**Overview**

*   **Multimodality** refers to the ability to work with data in different forms, such as text, audio, images, and video.
*   Multimodality allows models and systems to process a mix of data types seamlessly.
*   Multimodal support is relatively new and not yet standardised across model providers.
*   LangChain's multimodal abstractions are designed to be flexible and accommodate different APIs.

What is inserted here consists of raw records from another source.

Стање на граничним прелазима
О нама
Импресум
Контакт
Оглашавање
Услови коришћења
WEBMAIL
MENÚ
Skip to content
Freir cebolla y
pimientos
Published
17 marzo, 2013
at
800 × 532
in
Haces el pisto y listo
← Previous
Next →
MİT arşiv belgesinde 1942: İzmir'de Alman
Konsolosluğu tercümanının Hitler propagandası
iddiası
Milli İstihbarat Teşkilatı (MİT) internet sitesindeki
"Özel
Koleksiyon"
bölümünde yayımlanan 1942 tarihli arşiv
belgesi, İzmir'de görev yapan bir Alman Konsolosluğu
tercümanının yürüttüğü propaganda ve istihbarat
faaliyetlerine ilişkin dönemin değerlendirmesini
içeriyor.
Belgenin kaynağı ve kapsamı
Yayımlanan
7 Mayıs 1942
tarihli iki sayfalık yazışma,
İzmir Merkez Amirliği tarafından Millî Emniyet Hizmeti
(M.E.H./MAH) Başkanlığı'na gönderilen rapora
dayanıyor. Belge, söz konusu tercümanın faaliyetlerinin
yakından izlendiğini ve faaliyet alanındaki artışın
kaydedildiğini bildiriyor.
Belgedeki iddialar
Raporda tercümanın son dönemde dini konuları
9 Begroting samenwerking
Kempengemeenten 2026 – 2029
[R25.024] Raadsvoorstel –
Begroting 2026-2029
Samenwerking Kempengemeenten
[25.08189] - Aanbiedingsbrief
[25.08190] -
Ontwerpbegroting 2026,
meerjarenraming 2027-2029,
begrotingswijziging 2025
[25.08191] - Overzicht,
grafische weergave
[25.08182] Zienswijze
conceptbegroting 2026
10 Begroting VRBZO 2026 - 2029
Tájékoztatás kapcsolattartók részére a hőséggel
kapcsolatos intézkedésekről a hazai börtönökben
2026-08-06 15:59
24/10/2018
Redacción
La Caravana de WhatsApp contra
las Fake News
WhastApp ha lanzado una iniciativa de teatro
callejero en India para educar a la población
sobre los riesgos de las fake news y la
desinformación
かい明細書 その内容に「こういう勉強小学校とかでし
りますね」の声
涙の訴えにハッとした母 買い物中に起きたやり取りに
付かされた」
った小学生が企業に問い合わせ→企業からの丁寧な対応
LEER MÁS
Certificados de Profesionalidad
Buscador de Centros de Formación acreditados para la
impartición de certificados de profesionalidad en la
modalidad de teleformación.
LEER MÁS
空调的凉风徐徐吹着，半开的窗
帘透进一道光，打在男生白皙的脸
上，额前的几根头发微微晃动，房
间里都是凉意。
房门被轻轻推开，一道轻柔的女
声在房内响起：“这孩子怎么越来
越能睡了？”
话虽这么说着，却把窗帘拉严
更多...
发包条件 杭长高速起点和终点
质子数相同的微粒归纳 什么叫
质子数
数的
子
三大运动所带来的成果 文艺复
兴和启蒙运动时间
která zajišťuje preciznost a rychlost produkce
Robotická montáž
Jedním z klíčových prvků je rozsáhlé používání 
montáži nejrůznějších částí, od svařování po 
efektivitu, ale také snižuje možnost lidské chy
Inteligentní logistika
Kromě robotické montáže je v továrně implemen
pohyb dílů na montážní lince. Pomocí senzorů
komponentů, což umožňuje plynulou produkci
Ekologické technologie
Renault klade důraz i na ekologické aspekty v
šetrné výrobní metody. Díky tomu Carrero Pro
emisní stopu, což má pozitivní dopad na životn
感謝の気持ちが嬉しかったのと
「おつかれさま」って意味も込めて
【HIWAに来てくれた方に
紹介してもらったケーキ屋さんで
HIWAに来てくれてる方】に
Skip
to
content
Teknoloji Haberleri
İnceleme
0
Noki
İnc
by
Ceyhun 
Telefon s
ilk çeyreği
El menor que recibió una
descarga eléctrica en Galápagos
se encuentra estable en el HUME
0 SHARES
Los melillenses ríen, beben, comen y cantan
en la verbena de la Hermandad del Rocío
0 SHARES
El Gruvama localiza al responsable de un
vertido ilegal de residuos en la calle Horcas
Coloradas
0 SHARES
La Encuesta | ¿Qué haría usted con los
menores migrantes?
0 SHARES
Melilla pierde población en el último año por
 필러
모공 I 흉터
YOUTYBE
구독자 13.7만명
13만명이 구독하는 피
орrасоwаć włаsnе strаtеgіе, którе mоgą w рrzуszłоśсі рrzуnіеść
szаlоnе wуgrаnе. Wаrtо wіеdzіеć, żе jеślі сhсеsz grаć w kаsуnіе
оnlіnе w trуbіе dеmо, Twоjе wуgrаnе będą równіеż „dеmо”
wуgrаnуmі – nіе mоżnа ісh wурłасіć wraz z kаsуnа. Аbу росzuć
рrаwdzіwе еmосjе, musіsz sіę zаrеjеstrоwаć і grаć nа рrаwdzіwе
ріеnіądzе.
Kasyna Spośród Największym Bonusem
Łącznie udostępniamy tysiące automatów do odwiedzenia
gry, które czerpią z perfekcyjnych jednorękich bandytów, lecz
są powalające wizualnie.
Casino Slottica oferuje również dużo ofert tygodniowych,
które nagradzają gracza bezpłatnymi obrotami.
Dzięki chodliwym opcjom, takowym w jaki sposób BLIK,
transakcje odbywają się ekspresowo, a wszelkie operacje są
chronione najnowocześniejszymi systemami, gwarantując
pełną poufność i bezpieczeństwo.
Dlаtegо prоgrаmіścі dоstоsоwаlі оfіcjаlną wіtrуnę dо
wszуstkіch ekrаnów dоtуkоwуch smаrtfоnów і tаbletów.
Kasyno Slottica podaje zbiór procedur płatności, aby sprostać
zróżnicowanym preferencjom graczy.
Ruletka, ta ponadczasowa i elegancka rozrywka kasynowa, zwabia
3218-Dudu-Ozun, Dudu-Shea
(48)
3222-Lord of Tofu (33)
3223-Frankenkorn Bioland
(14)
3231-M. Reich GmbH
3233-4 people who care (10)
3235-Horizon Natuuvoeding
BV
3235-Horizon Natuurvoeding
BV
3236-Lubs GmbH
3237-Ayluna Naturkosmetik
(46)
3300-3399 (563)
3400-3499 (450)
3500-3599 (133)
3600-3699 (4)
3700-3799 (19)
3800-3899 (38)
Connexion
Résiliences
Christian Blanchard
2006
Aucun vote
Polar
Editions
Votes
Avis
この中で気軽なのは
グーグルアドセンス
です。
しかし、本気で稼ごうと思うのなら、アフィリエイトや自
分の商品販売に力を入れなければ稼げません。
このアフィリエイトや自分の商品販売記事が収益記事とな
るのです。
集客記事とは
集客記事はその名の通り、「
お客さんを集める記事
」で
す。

**Multimodality in Chat Models**

*   Chat models could accept and generate multimodal inputs and outputs, handling various data types.
*   To use multimodal models:
    *   Identify which models support multimodality using the chat model integration table.
    *   Reference the how-to guides for specific examples.

*   **Inputs**:
    *   Some models accept inputs like images, audio, video, or files.
    *   The types of supported inputs depend on the model provider.
    *   Most models that support multimodal inputs accept values in OpenAI's content blocks format, which is restricted to image inputs so far.
    *   Models like Gemini also support native, model-specific representations for video and other byte inputs.
    *   Multimodal inputs are passed using content blocks that specify a type and corresponding data.
    *   The format of the content blocks may vary depending on the model provider.
        *   For example, to pass an image to a chat model, you would specify the type as "image_url" and include the URL.
        ```python
        from langchain_core.messages import HumanMessage
        message = HumanMessage(
            content = [
                {"type": "text", "text": "describe the weather in this image"},
                {"type": "image_url", "image_url": {"url": image_url}},
            ],
        )
        response = model.invoke([message])
        ```
*   **Outputs**:
    *   Virtually no popular chat models support multimodal outputs, with the exception of OpenAI's `gpt-4o-audio-preview` model which can generate audio outputs.
    *   Multimodal outputs will appear as part of the `AIMessage` response object.
    *   The `ChatOpenAI` documentation has more information on how to use multimodal outputs.

*  **Tools**:
    *   No chat model is designed to work directly with multimodal data in a tool call request or `ToolMessage` result.
    *   Models can interact with multimodal data by invoking tools with references (e.g., URLs) to the data.
    *   Models can be equipped with tools to download and process images, audio, or video.

**Multimodality in Embedding Models**

*   **Embeddings** are vector representations of data used for tasks like similarity search and retrieval.
*   The current embedding interface in LangChain is optimised for text-based data and will not work with multimodal data.
*   The embedding interface is expected to expand to accommodate other data types like images, audio, and video as use cases become more common.

**Multimodality in Vector Stores**

*   Vector stores are databases for storing and retrieving embeddings, typically used in search and retrieval tasks.
*   Vector stores are currently optimised for text-based data.
*   The vector store interface is expected to expand to accommodate other data types like images, audio, and video as use cases become more common.